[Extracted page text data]

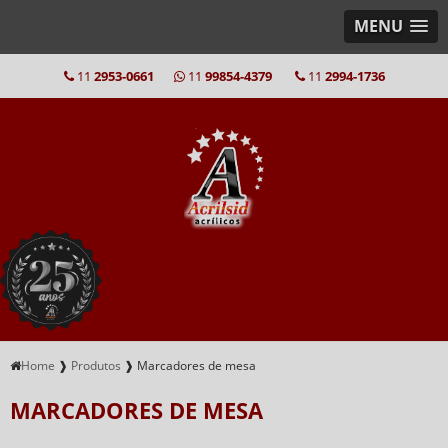
MENU
11
2953-0661
11
99854-4379
11
2994-1736
Home
❱
Produtos
❱
Marcadores de mesa
MARCADORES DE MESA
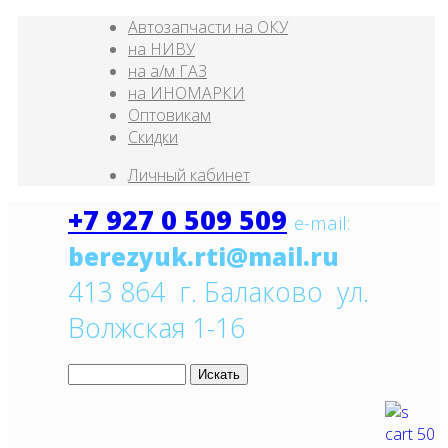
Автозапчасти на ОКУ
на НИВУ
на а/м ГАЗ
на ИНОМАРКИ
Оптовикам
Скидки
Личный кабинет
+7 927 0 509 509
e
-mail:
413 864 г. Балаково ул.
Волжская 1-16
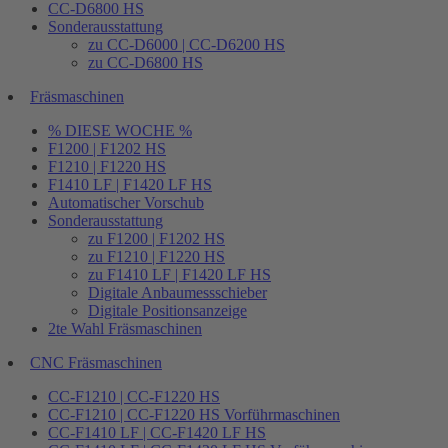
CC-D6800 HS
Sonderausstattung
zu CC-D6000 | CC-D6200 HS
zu CC-D6800 HS
Fräsmaschinen
% DIESE WOCHE %
F1200 | F1202 HS
F1210 | F1220 HS
F1410 LF | F1420 LF HS
Automatischer Vorschub
Sonderausstattung
zu F1200 | F1202 HS
zu F1210 | F1220 HS
zu F1410 LF | F1420 LF HS
Digitale Anbaumessschieber
Digitale Positionsanzeige
2te Wahl Fräsmaschinen
CNC Fräsmaschinen
CC-F1210 | CC-F1220 HS
CC-F1210 | CC-F1220 HS Vorführmaschinen
CC-F1410 LF | CC-F1420 LF HS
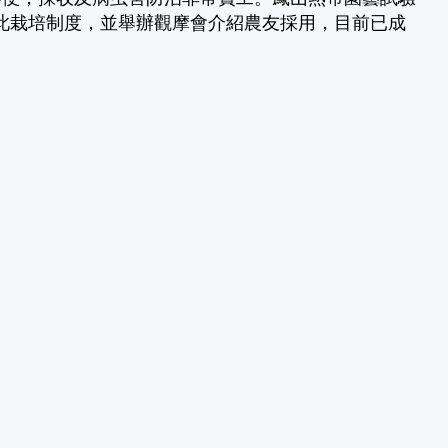
完成此栽培制度，並舉辦觀摩會介紹農友採用，目前已成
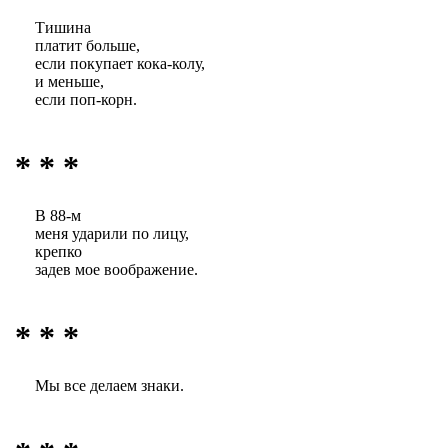
Тишина
платит больше,
если покупает кока-колу,
и меньше,
если поп-корн.
* * *
В 88-м
меня ударили по лицу,
крепко
задев мое воображение.
* * *
Мы все делаем знаки.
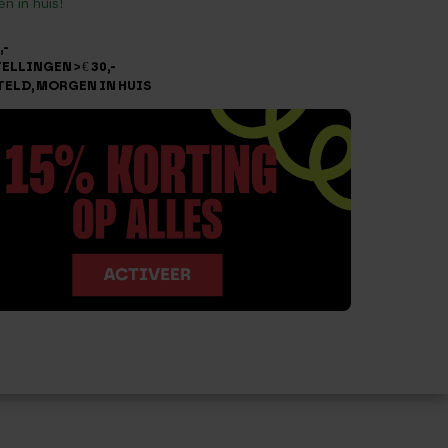
n in huis!
,-
LLINGEN > € 30,-
TELD, MORGEN IN HUIS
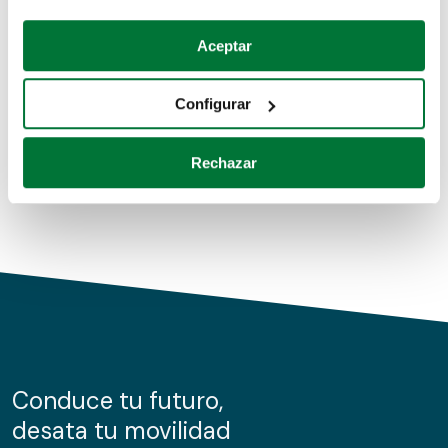
Coches de segunda mano
Si lo permite, también quisiéramos:
Aceptar
Recopilar información sobre su ubicación geográfica
Coches de km0
que puede tener una precisión de varios metros
Configurar
Coches de renting
Identificar su dispositivo analizándolo activamente
para buscar características específicas (huellas
Rechazar
digitales)
Obtenga más información sobre cómo se procesan sus
datos personales y establezca sus preferencias en la
sección de datos
. Puede cambiar o retirar su
consentimiento en cualquier momento en la Declaración
de cookies.
Las cookies de este sitio web se usan para personalizar
el contenido y los anuncios, ofrecer funciones de redes
sociales y analizar el tráfico. Además, compartimos
Conduce tu futuro,
información sobre el uso que haga del sitio web con
desata tu movilidad
nuestros partners de redes sociales, publicidad y análisis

### Problem description
Both ends included, copy word for word the lines from the top of the entries above through the line with "Coches de renting". No pictures.

### Response area
MENU
11
2953-0661
11
99854-4379
11
2994-1736
Home
❱
Produtos
❱
Marcadores de mesa
MARCADORES DE MESA
Автозапчасти на ОКУ
на НИВУ
на а/м ГАЗ
на ИНОМАРКИ
Оптовикам
Скидки
Личный кабинет
+7 927 0 509 509
e
-mail:
413 864 г. Балаково ул.
Волжская 1-16
CC-D6800 HS
Sonderausstattung
zu CC-D6000 | CC-D6200 HS
zu CC-D6800 HS
Fräsmaschinen
% DIESE WOCHE %
F1200 | F1202 HS
F1210 | F1220 HS
F1410 LF | F1420 LF HS
Automatischer Vorschub
Sonderausstattung
zu F1200 | F1202 HS
zu F1210 | F1220 HS
zu F1410 LF | F1420 LF HS
Digitale Anbaumessschieber
Digitale Positionsanzeige
2te Wahl Fräsmaschinen
CNC Fräsmaschinen
CC-F1210 | CC-F1220 HS
CC-F1210 | CC-F1220 HS Vorführmaschinen
CC-F1410 LF | CC-F1420 LF HS
完成此栽培制度，並舉辦觀摩會介紹農友採用，目前已成
Тишина
платит больше,
если покупает кока-колу,
и меньше,
если поп-корн.
* * *
В 88-м
меня ударили по лицу,
крепко
задев мое воображение.
* * *
Мы все делаем знаки.
n in huis!
,-
LLINGEN > € 30,-
TELD, MORGEN IN HUIS
Coches de segunda mano
Si lo permite, también quisiéramos:
Aceptar
Recopilar información sobre su ubicación geográfica
Coches de km0
que puede tener una precisión de varios metros
Configurar
Coches de renting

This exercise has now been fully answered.